No success story would be without problems.  Two separate incidents involving hosts having their listings trashed causes a media scandal, as Airbnb intially doesn’t hold themselves accountable for the mishap.  They do come around to public opinion, instating an insurance policy covering each listing up to $50,000 (eventually up to $1,000,000) and apologizing for their callousness.

By 2012, Airbnb launches an Android app for their service, celebrating over one-million users for their service.  They continue acquiring the competition, purchasing UK-based Crashpadder to take advantage of the 2012 Summer Olympics in London.  Their business continues to expand until they’re faced with legal problems, with their hosts facing fines.  In 2014, Airbnb add a remittance fee to cover lodging in major cities like San Francisco, Amsterdam, and Washington D.C.  They also secure even more investment capital, raising the valuation to $10 billion.

Let’s stop there.

The Takeaway

As we can see, through using their company’s initial model of trial and error, Airbnb grew into the monster company that it is today, virtually uprooting the traditional mindset of accommodation and revolutionizing the fundamentals of travel.  Airbnb ran their business model smart.  By modifying their services and offering to an expectant market during the global recession an affordable alternative, Airbnb secured vast amounts of venture capital that propelled it towards its current and ongoing success.

As an entrepreneur, we can see that their concept wasn’t terribly complicated.  In fact, there’s good reason why someone like Fred Wilson would be skeptical.  However, through perseverance, resorting to finding alternative funding and participating in the very business they were selling, they gained a valuable approach to addressing the problems that could have stunted their long-term growth.
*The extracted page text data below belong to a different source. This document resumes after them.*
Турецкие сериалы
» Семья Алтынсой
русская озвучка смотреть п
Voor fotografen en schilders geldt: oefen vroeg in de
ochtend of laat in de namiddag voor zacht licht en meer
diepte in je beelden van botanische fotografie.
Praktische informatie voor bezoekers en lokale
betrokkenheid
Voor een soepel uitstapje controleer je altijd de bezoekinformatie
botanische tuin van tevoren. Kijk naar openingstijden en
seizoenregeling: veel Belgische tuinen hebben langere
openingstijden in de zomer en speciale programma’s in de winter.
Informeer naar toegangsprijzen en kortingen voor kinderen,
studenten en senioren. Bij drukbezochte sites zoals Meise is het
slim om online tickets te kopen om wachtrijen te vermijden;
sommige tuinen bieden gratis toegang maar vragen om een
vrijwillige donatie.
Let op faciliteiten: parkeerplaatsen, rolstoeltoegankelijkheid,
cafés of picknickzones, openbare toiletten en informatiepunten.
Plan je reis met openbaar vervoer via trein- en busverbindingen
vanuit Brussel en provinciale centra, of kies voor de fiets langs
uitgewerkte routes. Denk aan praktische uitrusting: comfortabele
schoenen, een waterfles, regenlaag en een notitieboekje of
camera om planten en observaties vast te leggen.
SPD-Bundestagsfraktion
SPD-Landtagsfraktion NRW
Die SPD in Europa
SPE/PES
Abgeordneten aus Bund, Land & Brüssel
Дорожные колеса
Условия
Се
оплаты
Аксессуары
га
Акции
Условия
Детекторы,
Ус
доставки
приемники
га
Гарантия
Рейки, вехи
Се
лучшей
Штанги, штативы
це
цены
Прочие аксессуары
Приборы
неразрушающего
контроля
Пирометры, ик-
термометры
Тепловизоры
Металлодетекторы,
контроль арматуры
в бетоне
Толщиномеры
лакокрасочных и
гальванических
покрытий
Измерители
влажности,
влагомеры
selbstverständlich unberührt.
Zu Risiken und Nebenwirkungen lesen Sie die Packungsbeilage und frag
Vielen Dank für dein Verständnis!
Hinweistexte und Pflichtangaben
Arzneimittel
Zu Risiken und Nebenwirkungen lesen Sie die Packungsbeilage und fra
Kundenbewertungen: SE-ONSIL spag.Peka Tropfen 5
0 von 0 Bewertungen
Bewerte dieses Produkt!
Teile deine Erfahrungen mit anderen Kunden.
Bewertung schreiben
Mostly, what Airbnb does is very similar to what another runaway startup success story like Uber executes so well.  Airbnb empowers their users own entrepreneurial spirit, spreading the idea of making money and serving public demand.

Airbnb’s story is inspiring, but is by no means out of reach for startups.  Remember, it all began with a solution to problem.  Take the time to find parallels between your startup and Airbnb, and ask yourself: could your startup revolutionize the world?